The scope of your work drastically changes
Working exclusively in the frontend or backend means you rarely have to consider the other side of the ecosystem that you work in. When moving to full-stack development, you have to consider all moving parts within the whole ecosystem and pick your approach based on the outcome that you’re aiming for.
Grasping this takes time and practice as you have to consider all the costs of an approach to solving the problem. For instance, when deciding on the choice of database a backend engineer may just decide based on the type of data that they are storing and reading, some databases are better for more read-heavy usage. However, a full-stack engineer has to also consider how the front-end may want to read the data and if some benefits of caching will be beneficial for the user experience. Not only do you need to consider the performance and extensibility of the backend but also how it will be rendered in the frontend and what tradeoffs can be made in between.
Wider Team Interaction
There are different stakeholders when implementing frontend and backend solutions. Writing a solid API in the backend only needs to know what the requirements of the requests and responses from the frontend will be and then everything else is your own implementation detail. Creating a good application screen in the frontend means taking designs and product decisions and making sure that you can actually deliver on what they want the screen to look like.
Working on the frontend means expanding on softer skills to be able to negotiate and make user-driven design choices where there will be some difference in opinion about what a user may want to see. This was quite a change for me as coming from the backend world I would quite happily just gather the requirements of what the input and expected output of the system was and then build that logic in whatever framework I wanted, it is rare that you can’t deliver on a given schema in any language or framework in the backend.

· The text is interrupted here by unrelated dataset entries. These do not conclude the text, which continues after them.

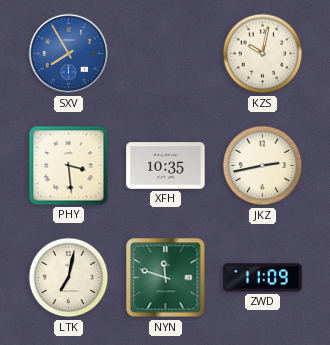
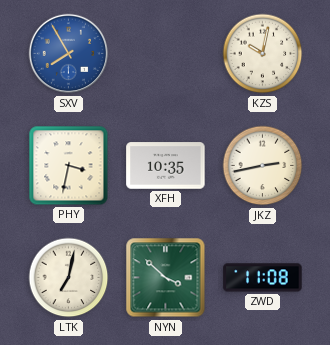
PHY: 3:29 -> 3:32
NYN: 11:48 -> 3:52
ZWD: 11:09 -> 11:08
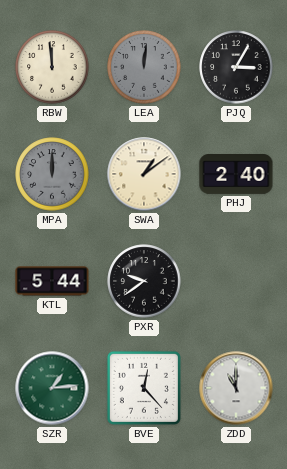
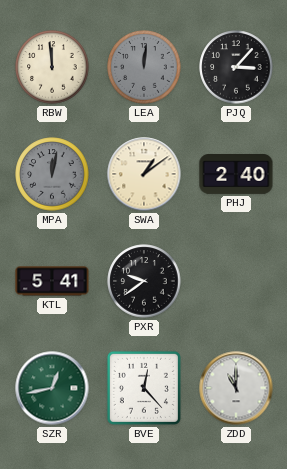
PJQ: 3:05 -> 3:07
MPA: 12:00 -> 12:02
KTL: 5:44 -> 5:41
SZR: 1:14 -> 12:43
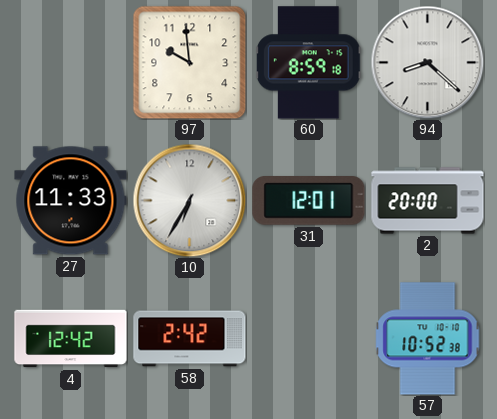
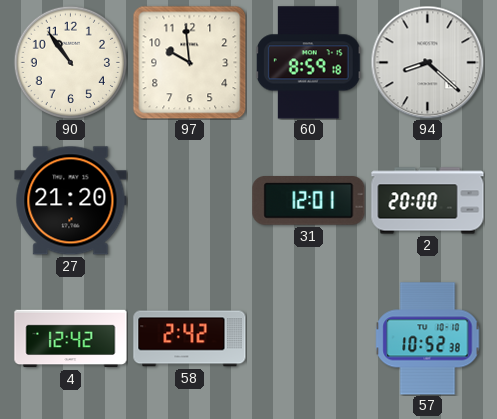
90: none -> 10:54
27: 11:33 -> 21:20
10: 6:35 -> none
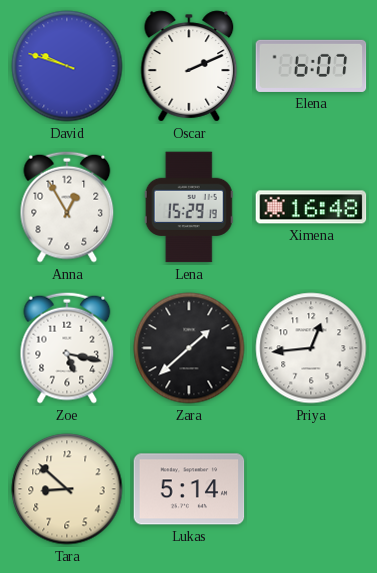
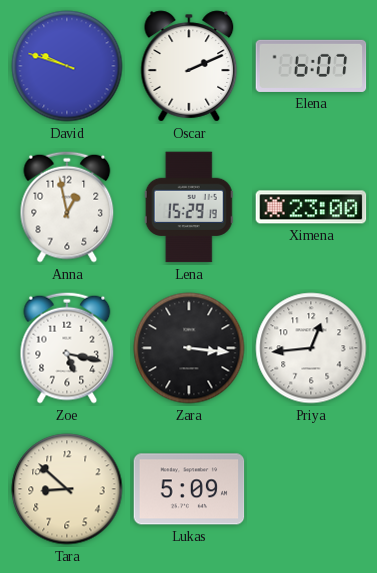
Anna: 12:55 -> 12:58
Ximena: 16:48 -> 23:00
Zara: 1:38 -> 3:16
Lukas: 5:14 -> 5:09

The difference here is that designs can look amazing, but writing them consistently in native Android and iOS code can be more of a challenge. There are remedies for this such as Flutter or React Native where you can build a more consistent design once for both platforms, but writing native apps means knowing the limitations and challenges of each platform and what can be done to work around them.
Total confusion at how mobile lifecycles work
Coming from a backend world, you have a good understanding of how servers fulfil the requests of a client but little knowledge about how the rest of the lifecycle of an API call. There are so many extra cogs to the machine that you don’t work with day to day, things like client caching and even some gotchas that just completely catch you out like leaking a ViewModel in Android.
The lifecycle events of Android and iOS have some differences and while trying to write the same code on both looks fairly similar overall there are some subtle differences in the way that views are transitioned between and how different states are handled, there is an excellent StackOverflow answer to how they compare and the most notable bit being that Android handles restarts to the activity separately.
Completely different paradigms of programming
One drastic change is the paradigms of working, coming from the backend it can be quite daunting when you see mobile-specific patterns such as MVVM pattern in Android and iOS. The biggest change for me was working with Reactive (or Rx for short) streams of data using RxKotlin for Android and RxSwift for iOS. Using Reactive streams have become quite commonplace in some frontend frameworks, with Apple’s SwiftUI having very similar concepts with different names built-in, and are making their way across the full stack via the ReactiveX APIs across all platforms.
Adjusting to working with observables, operators, singles, subjects and schedules in the ReactiveX API takes time and practice, but is just a change in thought process when deciding how to approach a problem. If you’ve never seen Reactive programming before, here’s an excellent short introduction by André Staltz.
Personally speaking, transitioning to full-stack is hard work as there is a lot to learn, I feel lucky that the company I moved to had very helpful colleagues who always had time to walk through new concepts to me and had the patience to show me where I had made common mistakes that seem like they should work but don’t behave as expected.
The traditional view of the frontend being the way something “looks” and the backend being the way something “works” has changed over time and I believe that the landscape of a full-stack engineer has adjusted to more of an overview of the architecture choices and decision making on what best suits the problem or project you are undertaking.